When you repeat the records, keep every word exact and drop each picture.

## RECORDS FOR THIS EXERCISE
______

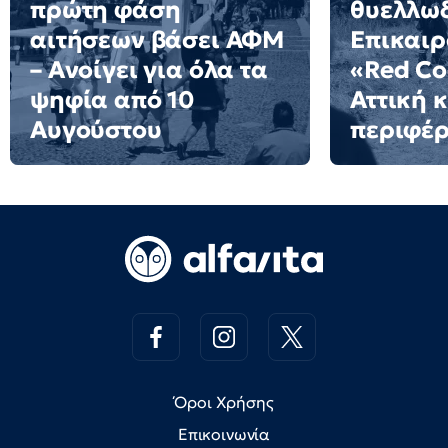
πρώτη φάση
θυελλω
αιτήσεων βάσει ΑΦΜ
Επικαιρ
– Ανοίγει για όλα τα
«Red Co
ψηφία από 10
Αττική κ
Αυγούστου
περιφέρ
Όροι Χρήσης
Επικοινωνία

______

## ANSWER AREA
πρώτη φάση
θυελλω
αιτήσεων βάσει ΑΦΜ
Επικαιρ
– Ανοίγει για όλα τα
«Red Co
ψηφία από 10
Αττική κ
Αυγούστου
περιφέρ
Όροι Χρήσης
Επικοινωνία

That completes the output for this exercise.